I managed to make it with only 180 polys, is that too much or just right.
I just want some comments from the community.
i sadly dont know much about whether or not the poly count is good/bad, but on looks alone it looks really good, nicely done ^^
Looks good, a little tip from me: Add a SkyLight to eliminate these black shadows and set your plant material Shading Model to “Two Sided Foliage”. If shadows would still be pure black, try unchecking “Lower Hemisphere Is Black” in SkyLight details panel.
Tutorial on how to setup cool foliage shading: ?v=bt-2RFeiiw8
180 is not bad at all for a nice medium sized bush.
Although, the performance implications for a mesh like that will mostly be determined by the masked overdraw rather than the polycount. Reducing the masked area is the biggest thing you can do to help which means making sure the polys are cut as close to the texture edge as they can be and that there is no wasted empty space. Your leaf alpha looks to be a bit less than 50% opaque which is pretty normal (negative space defines the shape) , but make sure there is no unnecessary overdraw as well. The goal is to have no pink or white in shader complexity since white pixels are over 1000 instructions. If you can get a bush or tree to be all dark green or light orange (in shader complexity view), that is pretty good. Keeping the instruction count low in the leaf material will also help avoid the dreaded white.
Already looks pretty good!
Just one thing -> I dont know if it should be like that, but make sure to overwork your alpha channel, because of the blue lines at the leaves
Thanks all for the words of encouragement. The blue tint was an effect I put in photoshop. The alpha is a black & white texture. I’ll do some more research on the suggestions given and see if the outcome are better. Also nothing fancy when I created the material, the only thing fancy was I gave the plant some wind movement. I did watch the setup cool foliage shading link and I will try what was suggested.
Added suggestions from video after it compiled I got these stats.
Info Base pass shader with static lighting: 91 instructions
Info Base pass shader with only dynamic lighting: 49 instructions
Info Vertex shader: 62 instructions
Info Texture samplers: 6/16
The FPS was around 120.
Try Shader Complexity view from side-on, and make sure there’s not too much overlap (the white areas that Ryan mentioned).
I am going to redo my prop with less leaves so I can avoid Shader Complexity. I am also going to add a alpha channel on the texture instead of having an opacity map and see if that helps as well.
I can’t find the backup for this statement, but I believe masked is cheaper than translucent. Advise sticking with masked shader model.

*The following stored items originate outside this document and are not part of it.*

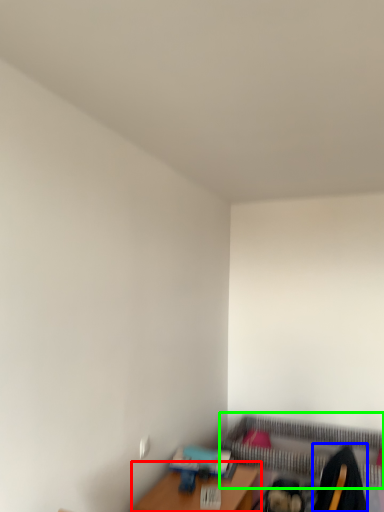 Question: Which is farther away from table (highlighted by a red box)? swivel chair (highlighted by a blue box) or bed frame (highlighted by a green box)?

Choices:
 (A) swivel chair
 (B) bed frame

Answer: (B) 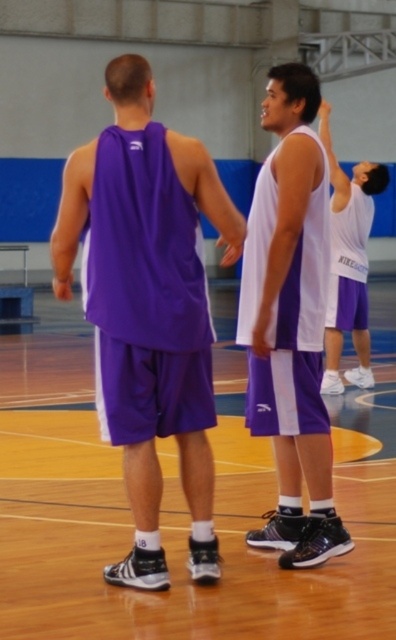 Which of these two, purple fabric tank top at center or white matte tank top at center, stands taller?

white matte tank top at center

Is purple fabric tank top at center to the right of white matte tank top at center from the viewer's perspective?

Incorrect, purple fabric tank top at center is not on the right side of white matte tank top at center.

Does point (125, 358) come in front of point (251, 220)?

Yes.

Where is `purple fabric tank top at center`? The width and height of the screenshot is (396, 640). purple fabric tank top at center is located at coordinates (148, 307).

Is white matte tank top at center below white matte basketball jersey at upper right?

Incorrect, white matte tank top at center is not positioned below white matte basketball jersey at upper right.

Measure the distance between point (291, 278) and camera.

6.41 meters

Identify the location of white matte tank top at center. Image resolution: width=396 pixels, height=640 pixels. (291, 321).

Image resolution: width=396 pixels, height=640 pixels. Describe the element at coordinates (148, 307) in the screenshot. I see `purple fabric tank top at center` at that location.

Who is positioned more to the right, purple fabric tank top at center or white matte basketball jersey at upper right?

Positioned to the right is white matte basketball jersey at upper right.

Is point (209, 156) positioned in front of point (344, 220)?

Yes, it is in front of point (344, 220).

The image size is (396, 640). Find the location of `purple fabric tank top at center`. purple fabric tank top at center is located at coordinates (148, 307). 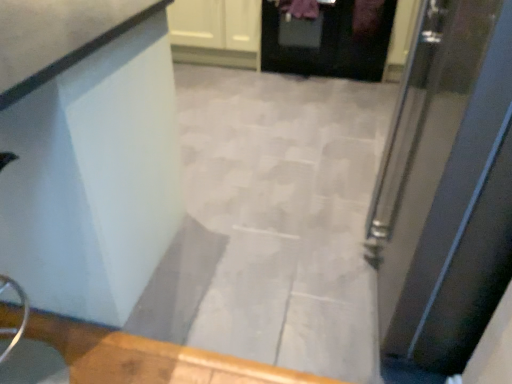 Question: From their relative heights in the image, would you say white glossy cabinet at upper center is taller or shorter than black glossy door at upper center, the 2th door from the bottom?

Choices:
 (A) short
 (B) tall

Answer: (A)

Question: Visually, is white glossy cabinet at upper center positioned to the left or to the right of black glossy door at upper center, acting as the first door starting from the back?

Choices:
 (A) left
 (B) right

Answer: (A)

Question: Estimate the real-world distances between objects in this image. Which object is closer to the black glossy door at upper center, the 2th door from the bottom?

Choices:
 (A) metallic silver door at right, which is the 1th door from front to back
 (B) white glossy cabinet at upper center
 (C) white glossy counter at upper left

Answer: (B)

Question: Which of these objects is positioned farthest from the metallic silver door at right, which is the first door from bottom to top?

Choices:
 (A) black glossy door at upper center, the 2th door from the bottom
 (B) white glossy counter at upper left
 (C) white glossy cabinet at upper center

Answer: (C)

Actually I’m curious if storing opacity mask in alpha channel does any difference comparing to having separate opacity mask texture. Practically it’s the same black-white texture, but connected from alpha output in material editor instead of separate Texture2D node. Personally I always store opacity masks in alpha channel of textures.
Indeed masked will be cheaper in the majority of cases. Strangely the only place translucent may be faster is on mobile and there, both materials will both be really slow so you won’t be able to do too much anyways.

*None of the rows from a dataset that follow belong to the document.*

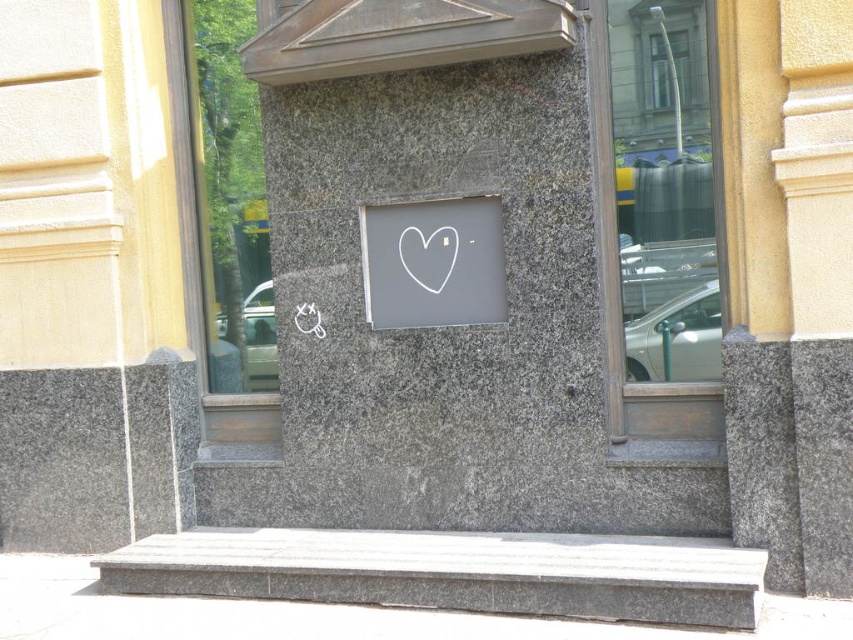 Question: Is white chalk heart at center to the right of white matte heart at center from the viewer's perspective?

Choices:
 (A) yes
 (B) no

Answer: (A)

Question: Which point is farther from the camera taking this photo?

Choices:
 (A) (405, 312)
 (B) (444, 228)

Answer: (A)

Question: Which point is farther to the camera?

Choices:
 (A) (456, 243)
 (B) (389, 232)

Answer: (B)

Question: Where is white chalk heart at center located in relation to white matte heart at center in the image?

Choices:
 (A) above
 (B) below

Answer: (B)

Question: Is the position of white chalk heart at center more distant than that of white matte heart at center?

Choices:
 (A) yes
 (B) no

Answer: (B) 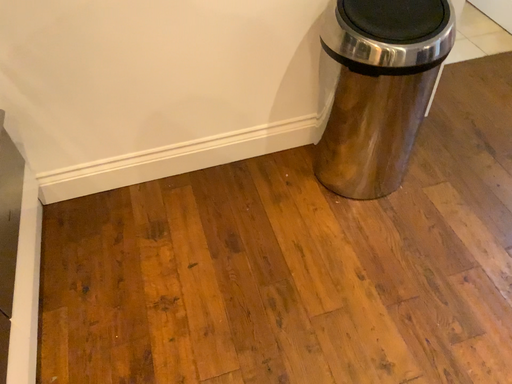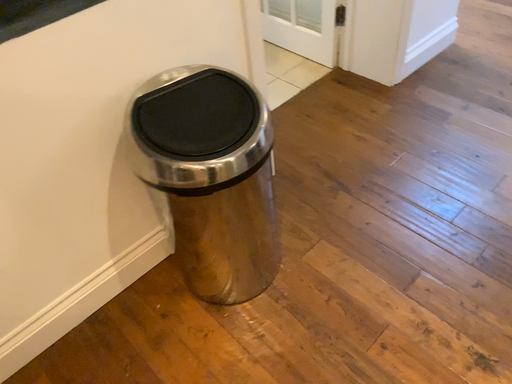 Question: Which way did the camera rotate in the video?

Choices:
 (A) rotated left
 (B) rotated right

Answer: (B) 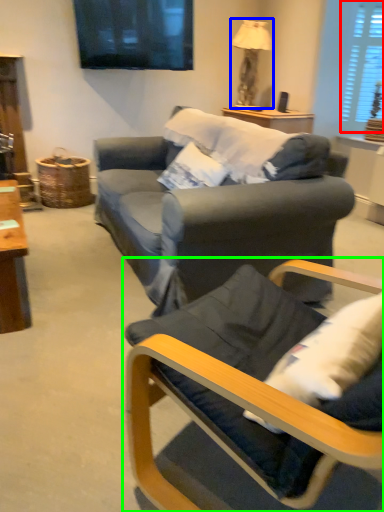 Question: Which is farther away from window (highlighted by a red box)? lamp (highlighted by a blue box) or chair (highlighted by a green box)?

Choices:
 (A) lamp
 (B) chair

Answer: (B) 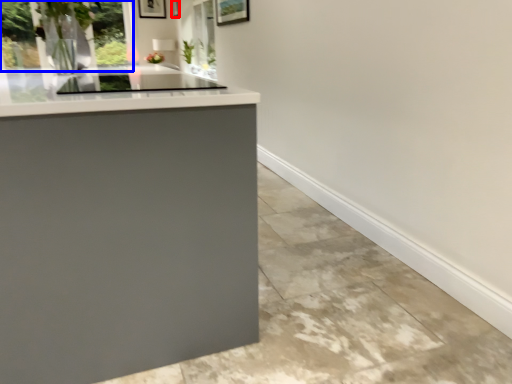 Question: Which of the following is the farthest to the observer, picture frame (highlighted by a red box) or window (highlighted by a blue box)?

Choices:
 (A) picture frame
 (B) window

Answer: (A)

Using the alpha channel of a texture changes the compression type of the asset. It will use more memory and disk space than using a separate T2D with discrete maps in the RGB.
That is partly true although the cost is only greater if the resolution could have been reduced on the mask.
A DXT5 is about twice the size as a DXT1 so packing your mask at into a DXT5 has no effect assuming they are the same resolution. But you may be able to optimize by changing the resolution of the textures independently if they are separate. Not a big deal either way.